Installation and method for the treatment by membrane permeation of a gas stream with the methane concentration adjusted

Abstract

Installation for membrane permeation treatment of feed gas flow containing at least methane and carbon dioxide including first, second, and third membrane separation units and at least one compressor B for aspirating the second permeate, a permeate from the first membrane separation unit being fed to the third membrane separation unit, a retentate from the first membrane separation unit being fed to the second membrane separation. After measuring the aspiration pressure and methane concentration of the second permeate before it is recycled to the feed, the pressure of the second permeate is adjusted according to the measured aspiration pressure and methane concentration.

Claims

1. A method for controlling an installation for the membrane permeation treatment of a feed gas flow containing at least methane and carbon dioxide, comprising the steps of: providing an installation comprising: a compressor A for compressing a combination of the feed gas flow and a third retentate, a first membrane separation unit able to receive the gas flow coming from the compressor and to supply a first permeate and a first retentate, a second membrane separation unit able to receive the first retentate and to supply a second permeate and a second retentate, a third membrane separation unit able to receive the first permeate and to supply a third permeate and the third retentate, at least CH.sub.4 analyzer for measuring the methane CH.sub.4 concentration in the second retentate, and at least one compressor B for aspirating the second permeate, adjusting the pressure of the second permeate according to the aspiration pressure measured and the methane concentration measured before recycling the second permeate into the feed gas flow downstream of the compressor A, and combining the pressure-adjusted second permeate with the compressed combined flows of the feed gas and the third retenate, wherein each membrane separation unit comprising at least one membrane that is more permeable to carbon dioxide than to methane, measuring the pressure of the second permeate at a location between the second membrane separation unit and the compressor B; measuring the methane CH.sub.4 concentration in the second retentate; comparing the measured pressure and the measured CH.sub.4 concentration against associated pressure and CH.sub.4 concentration setpoint values and determining a difference between the measured pressure and and CH.sub.4 concentration and the associated setpoint values; and adjusting the pressure of the second permeate using the compressor B in order to obtain a concentration of CH.sub.4 in the second retentate corresponding to the CH.sub.4 concentration setpoint.

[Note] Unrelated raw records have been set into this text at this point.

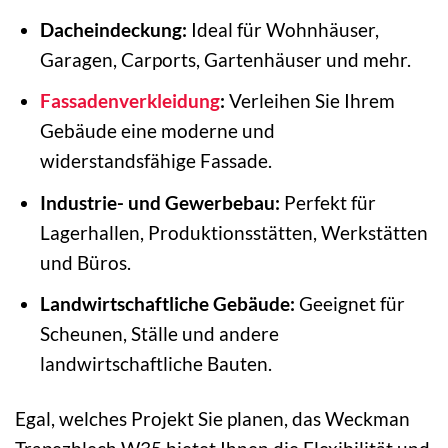
Dacheindeckung:
Ideal für Wohnhäuser,
Garagen, Carports, Gartenhäuser und mehr.
Fassadenverkleidung
:
Verleihen Sie Ihrem
Gebäude eine moderne und
widerstandsfähige Fassade.
Industrie- und Gewerbebau:
Perfekt für
Lagerhallen, Produktionsstätten, Werkstätten
und Büros.
Landwirtschaftliche Gebäude:
Geeignet für
Scheunen, Ställe und andere
landwirtschaftliche Bauten.
Egal, welches Projekt Sie planen, das Weckman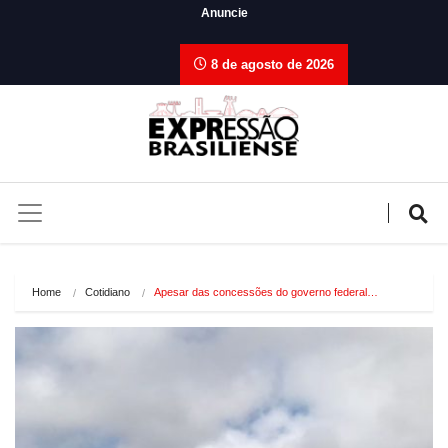
Anuncie
8 de agosto de 2026
Home
Cotidiano
Apesar das concessões do governo federal…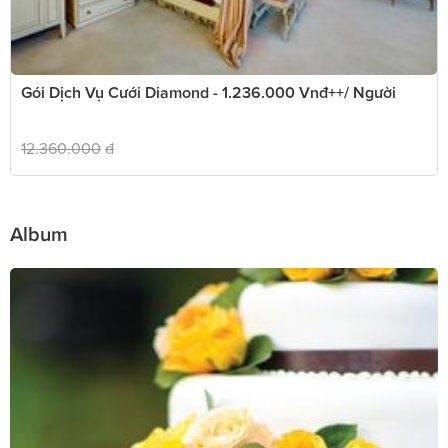
Gói Dịch Vụ Cưới Diamond - 1.236.000 Vnđ++/ Người
12.360.000
đ
Album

2. The method of claim 1, wherein, in step d), both the pressure of the second permeate is adjusted using the compressor B and the pressure of the feed gas flow is adjusted using the compressor A or using a progressive cut-off and pressurizing valve.

3. The method of claim 2, wherein the adjustment of the pressure of the feed gas flow involves increasing or decreasing the pressure.

4. The method of claim 1, wherein, in the adjustment step, the compressor B is accelerated or decelerated.

5. The method of claim 4, wherein the comparison step and the adjustment step are performed automatically by data transmission and data processing means.

6. The method of claim 1, wherein the feed gas flow is biogas.

Description

BRIEF DESCRIPTION OF THE FIGURES

(1) FIG. 1 depicts an example of an installation according to the invention.

DETAILED DESCRIPTION OF THE INVENTION

(2) Depending on the case, the installation according to the invention may have one or more of the following features: the said installation comprises at least one pressure adjustment means for adjusting the pressure of the feed gas flow depending on the CH.sub.4 concentration measured; the adjustment means for adjusting the pressure of the feed gas flow is a compressor or a progressive shut-off and pressurizing valve, the third retentate is recycled to the compressor used for compressing the feed gas flow; the membranes used in the membrane separation units have the same selectivity; at least one membrane separation unit comprises at least two membranes with different selectivities.

(3) The present invention also relates to a method for controlling an installation as defined in the invention, comprising the following steps: a. a step of measuring the pressure of the second permeate, b. a step of measuring the methane CH.sub.4 concentration in the second retentate, c. a step of comparing the pressure measured in step a) and the concentration measured in step b) against setpoint values, and of determining the discrepancy with respect to these setpoint values, and d. a step of adjusting the pressure of the second permeate using the compressor B in order to keep the CH.sub.4 concentration value in the second retentate constant.

(4) As the case may be, the method according to the invention can exhibit one or more of the following features: in step d), both the pressure of the second permeate is adjusted using the compressor B and the pressure of the feed gas flow is adjusted using the compressor A or using a progressive cut-off and pressurizing valve; the adjustment of the pressure of the feed gas flow involves increasing or decreasing the pressure; in the adjustment step, the compressor B is accelerated or decelerated; note that an acceleration of the compressor B will lead to a decrease in the pressure level in the membranes, and a deceleration of the compressor B will lead to an increase in the pressure level in the membranes, the comparison step and the adjustment step are performed automatically by data transmission and data processing means the feed gas flow is biogas.

(5) A data transmission and data processing means may for example be an industrial processor of the programmable controller type.

(6) While the invention has been described in conjunction with specific embodiments thereof, it is evident that many alternatives; modifications, and variations will be apparent to those skilled in the art in light of the foregoing description. Accordingly, it is intended to embrace all such alternatives, modifications, and variations as fall within the spirit and broad scope of the appended claims. The present invention may suitably comprise, consist or consist essentially of the elements disclosed and may be practiced in the absence of an element not disclosed. Furthermore, if there is language referring to order, such as first and second, it should be understood in an exemplary sense and not in a limiting sense. For example, it can be recognized by those skilled in the art that certain steps can be combined into a single step.

(7) The singular forms “a”, “an” and “the” include plural referents, unless the context clearly dictates otherwise.

(8) “Comprising” in a claim is an open transitional term which means the subsequently identified claim elements are a nonexclusive listing i.e. anything else may be additionally included and remain within the scope of “comprising.” “Comprising” is defined herein as necessarily encompassing the more limited transitional terms “consisting essentially of” and “consisting of”; “comprising” may therefore be replaced by “consisting essentially of” or “consisting of” and remain within the expressly defined scope of “comprising”.

(9) “Providing” in a claim is defined to mean furnishing, supplying, making available, or preparing something. The step may be performed by any actor in the absence of express language in the claim to the contrary.

(10) Optional or optionally means that the subsequently described event or circumstances may or may not occur. The description includes instances where the event or circumstance occurs and instances where it does not occur.

(11) Ranges may be expressed herein as from about one particular value, and/or to about another particular value. When such a range is expressed, it is to be understood that another embodiment is from the one particular value and/or to the other particular value, along with all combinations within said range.

(12) All references identified herein are each hereby incorporated by reference into this application in their entireties, as well as for the specific information for which each is cited.